Google Container Registry lifecycle policy for images retention
Is your Google Container Registry filling up, taking up storage and becoming expensive? How to handle images retention as a service?
Amazon’s Elastic Container Registry has a feature called Lifecycle Policies to handle images retention. Google doesn’t have this feature. There is a feature request in their tracker since Aug 2018 and there is not ETA for it so far…
Available solutions
There is a popular bash script from Ahmet and Go in CloudRun from Seth but none of them solve the requirements I needed.

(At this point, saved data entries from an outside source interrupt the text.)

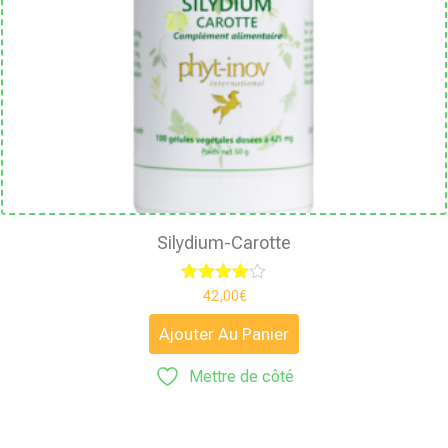
Silydium-Carotte
Note
42,00
€
4.00
sur 5
Ajouter Au Panier
Mettre de côté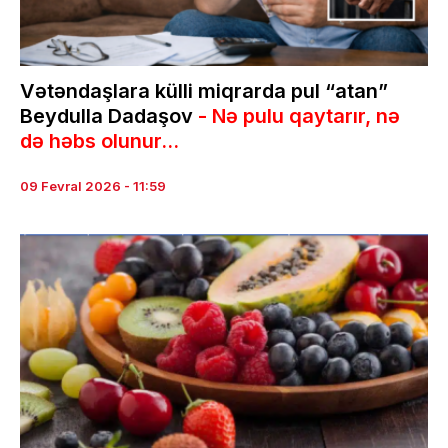
Vətəndaşlara külli miqrarda pul “atan”
Beydulla Dadaşov
- Nə pulu qaytarır, nə
də həbs olunur...
09 Fevral 2026 - 11:59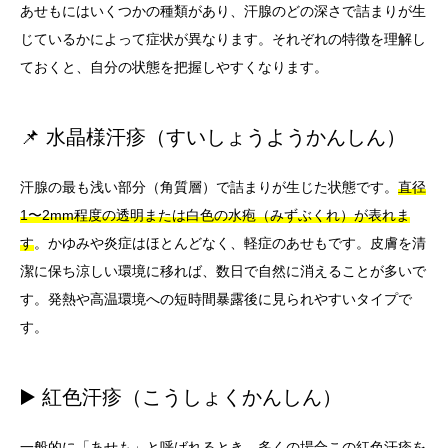
あせもにはいくつかの種類があり、汗腺のどの深さで詰まりが生
じているかによって症状が異なります。それぞれの特徴を理解し
ておくと、自分の状態を把握しやすくなります。
📌 水晶様汗疹（すいしょうようかんしん）
汗腺の最も浅い部分（角質層）で詰まりが生じた状態です。
直径
1〜2mm程度の透明または白色の水疱（みずぶくれ）が表れま
す
。かゆみや炎症はほとんどなく、軽症のあせもです。皮膚を清
潔に保ち涼しい環境に移れば、数日で自然に消えることが多いで
す。発熱や高温環境への短時間暴露後に見られやすいタイプで
す。
▶️ 紅色汗疹（こうしょくかんしん）
一般的に「あせも」と呼ばれるとき、多くの場合この紅色汗疹を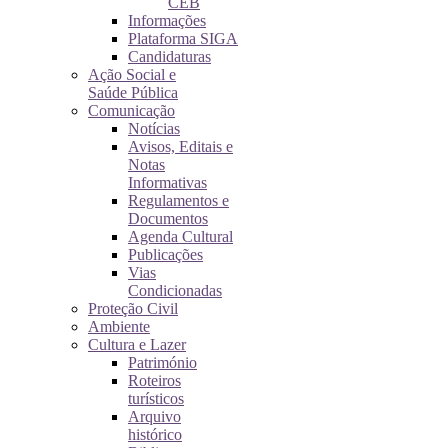
CEB
Informações
Plataforma SIGA
Candidaturas
Ação Social e
Saúde Pública
Comunicação
Notícias
Avisos, Editais e
Notas
Informativas
Regulamentos e
Documentos
Agenda Cultural
Publicações
Vias
Condicionadas
Proteção Civil
Ambiente
Cultura e Lazer
Património
Roteiros
turísticos
Arquivo
histórico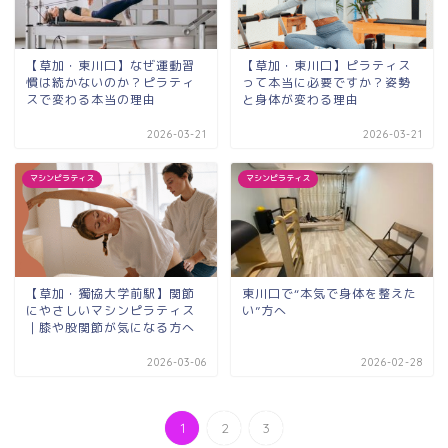
【草加・東川口】なぜ運動習
【草加・東川口】ピラティス
慣は続かないのか？ピラティ
って本当に必要ですか？姿勢
スで変わる本当の理由
と身体が変わる理由
2026-03-21
2026-03-21
マシンピラティス
マシンピラティス
【草加・獨協大学前駅】関節
東川口で“本気で身体を整えた
にやさしいマシンピラティス
い”方へ
｜膝や股関節が気になる方へ
2026-03-06
2026-02-28
1
2
3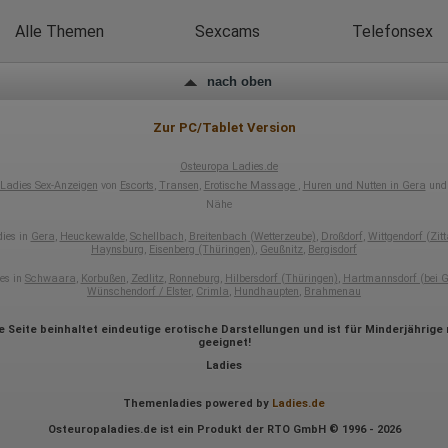
Wirtschaftsraum gekürzt, dies bedeutet, dass alle Daten anonym
erhoben werden. Nur in Ausnahmefällen wird die volle IP-Adresse an
Alle Themen
Sexcams
Telefonsex
einen Server von Google in den USA übertragen und dort gekürzt. Die von
dem Browser des Nutzers übermittelte IP-Adresse wird nicht mit andere
Daten von Google zusammengeführt.
nach oben
Erhobene Informationen zum Besucherverhalten sind folgende:
Herkunft (Land und Stadt)
Zur PC/Tablet Version
Sprache
Betriebssystem
Osteuropa Ladies.de
Gerät (PC, Tablet-PC oder Smartphone)
Ladies Sex-Anzeigen
von
Escorts
,
Transen
,
Erotische Massage
,
Huren und Nutten in Gera
und 
Browser und alle verwendeten Add-ons
Nähe
Auflösung des Computers
Besucherquelle (Facebook, Suchmaschine oder verweisende
ies in
Gera
,
Heuckewalde
,
Schellbach
,
Breitenbach (Wetterzeube)
,
Droßdorf
,
Wittgendorf (Zit
Webseite)
Haynsburg
,
Eisenberg (Thüringen)
,
Geußnitz
,
Bergisdorf
Welche Dateien wurden heruntergeladen?
Welche Videos angeschaut?
es in
Schwaara
,
Korbußen
,
Zedlitz
,
Ronneburg
,
Hilbersdorf (Thüringen)
,
Hartmannsdorf (bei G
Wurden Werbebanner angeklickt?
Wünschendorf / Elster
,
Crimla
,
Hundhaupten
,
Brahmenau
Wohin ging der Besucher? Klickte er auf weitere Seiten des Portals
oder hat er sie komplett verlassen?
e Seite beinhaltet eindeutige erotische Darstellungen und ist für Minderjährige 
Wie lange blieb der Besucher?
geeignet!
Ort der Verarbeitung:
Ladies
Europäische Union & USA
Themenladies powered by
Ladies.de
Hotjar
Osteuropaladies.de ist ein Produkt der RTO GmbH © 1996 - 2026
Wir nutzen Hotjar als Webanalysedient. Es wird verwendet, um Daten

What exactly do I need?
Problem description
I want to scan my whole GCR and delete the digests that are:
- older than X days
- not being used in my kubernetes cluster
- not the most recent Y digests (I wanna keep, say, 20 most recent tagged digests)
When I check these requirements, I want to apply these lifecycle policies to all the images.
Say I have few images in GCR with certain prefixes:
eu.gcr.io/my-project/foo/bar/my-service:123
eu.gcr.io is the docker registry endpoint
my-project is ID of my GCP project
foo/bar is the prefix (“repo”)
my-service is an image name
123 is a tag
my-service:123 is an image with a tag, but wait, what is the digest?
Image vs Layers, taken from https://windsock.io/explaining-docker-image-ids/:
A docker image digest is an ID (hashing algorithm used and the hash computed). The digest can look like this:
@sha256:296e2378f7a14695b2f53101a3bd443f656f823c46d13bf6406b91e9e9950ef0
You can tag a digest with several tags, even zero tags = untagged image.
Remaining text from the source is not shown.